But think of the kick-on effect in education institutions and research labs an
important MS stronghold. All the best institutions, scientists, researchers
want to get published in Science & Nature so they are forced to find an
alternative. Who knows what this alternative is. I imagine science students
would be hard-core Tex, Latex aware. Institutions have the following formats
to choose from ... _"MS Word (preferred), PostScript (PS, EPS or PRN), PDF,
WordPerfect, Rich Text Format (RTF) and plain text (TXT)"_ ~
<http://tinyurl.com/36hh43>

_"... The file format needs to be general enough to express such material
faithfully. Unfortunately, MathML 2.0 isn't able to handle embedded XML
namespaces and as such simply isn't general enough to represent Word 2007
technical documents.

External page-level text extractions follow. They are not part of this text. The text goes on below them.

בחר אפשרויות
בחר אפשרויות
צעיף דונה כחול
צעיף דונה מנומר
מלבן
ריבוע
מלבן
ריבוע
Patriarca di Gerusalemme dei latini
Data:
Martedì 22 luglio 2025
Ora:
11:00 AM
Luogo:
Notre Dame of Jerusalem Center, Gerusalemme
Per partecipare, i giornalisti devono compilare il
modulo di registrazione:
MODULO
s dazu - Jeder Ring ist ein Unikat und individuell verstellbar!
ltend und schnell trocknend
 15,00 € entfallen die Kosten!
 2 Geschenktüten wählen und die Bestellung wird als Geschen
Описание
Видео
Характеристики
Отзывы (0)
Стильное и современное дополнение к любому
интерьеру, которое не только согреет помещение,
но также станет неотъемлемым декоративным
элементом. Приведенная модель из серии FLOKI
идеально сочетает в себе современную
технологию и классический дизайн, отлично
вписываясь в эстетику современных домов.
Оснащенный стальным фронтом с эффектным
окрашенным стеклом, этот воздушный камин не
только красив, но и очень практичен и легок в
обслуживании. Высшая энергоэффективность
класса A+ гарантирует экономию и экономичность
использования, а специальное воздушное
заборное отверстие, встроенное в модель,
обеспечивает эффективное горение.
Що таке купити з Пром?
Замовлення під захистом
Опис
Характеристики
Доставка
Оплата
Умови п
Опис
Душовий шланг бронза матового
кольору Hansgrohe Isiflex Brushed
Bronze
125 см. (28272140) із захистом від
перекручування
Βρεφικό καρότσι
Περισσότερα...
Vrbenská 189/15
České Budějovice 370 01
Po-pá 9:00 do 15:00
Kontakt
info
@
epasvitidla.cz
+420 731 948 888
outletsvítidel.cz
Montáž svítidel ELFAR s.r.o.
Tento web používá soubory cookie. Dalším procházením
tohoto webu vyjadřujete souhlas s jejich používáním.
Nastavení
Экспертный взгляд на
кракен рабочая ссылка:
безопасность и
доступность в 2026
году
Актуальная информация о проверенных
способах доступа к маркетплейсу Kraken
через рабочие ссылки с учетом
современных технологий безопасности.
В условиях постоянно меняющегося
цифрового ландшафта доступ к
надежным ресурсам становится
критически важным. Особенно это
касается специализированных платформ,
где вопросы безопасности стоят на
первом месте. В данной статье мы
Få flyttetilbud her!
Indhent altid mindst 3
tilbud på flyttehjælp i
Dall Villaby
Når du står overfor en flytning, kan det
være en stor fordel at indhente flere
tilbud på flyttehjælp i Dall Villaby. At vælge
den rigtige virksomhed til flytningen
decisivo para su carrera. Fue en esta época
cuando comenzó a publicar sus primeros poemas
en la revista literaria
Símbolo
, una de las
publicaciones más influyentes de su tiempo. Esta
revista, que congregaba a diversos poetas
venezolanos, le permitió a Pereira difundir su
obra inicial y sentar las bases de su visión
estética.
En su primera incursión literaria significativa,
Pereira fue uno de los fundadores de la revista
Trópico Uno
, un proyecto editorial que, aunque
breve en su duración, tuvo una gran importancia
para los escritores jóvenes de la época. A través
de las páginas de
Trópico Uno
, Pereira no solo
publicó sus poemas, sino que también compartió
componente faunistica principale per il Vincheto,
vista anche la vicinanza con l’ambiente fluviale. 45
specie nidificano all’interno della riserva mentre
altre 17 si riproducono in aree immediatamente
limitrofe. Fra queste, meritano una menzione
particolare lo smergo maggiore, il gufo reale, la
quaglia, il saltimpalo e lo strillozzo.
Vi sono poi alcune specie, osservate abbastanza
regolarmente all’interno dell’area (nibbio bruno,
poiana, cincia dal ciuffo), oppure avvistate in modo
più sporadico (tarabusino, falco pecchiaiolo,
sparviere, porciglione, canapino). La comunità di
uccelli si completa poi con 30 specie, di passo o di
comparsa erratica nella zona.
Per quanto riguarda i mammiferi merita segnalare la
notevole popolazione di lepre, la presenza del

Accordingly we had to develop an XML approach that is
general enough and we created OMML (Office MathML) ..."_

For those who have invested the $$$ in Office it appears that MS wants to give
them the tools, just not of the open source MathML compatible type. So there
are numerous hacks authors have started ~ <http://tinyurl.com/32j48e>

_"... Science and Nature will probably upgrade some time in the next few
years. But I suspect that the rump of non-users of Office 2007 will remain
large as the web becomes an increasingly important repository for our file
..."_

This bit I think is the crux. You no longer need word or the MS platform as
much as previously to create documents & distribute them. I don't think it's
Science & Nature shunning MS as much, as the costs in accepting the MS Word
format at this point in time. Instead the costs are being pushed back onto
submitters who use this particular MS Word format.

------
pixcavator
It's already dead, haven't you heard?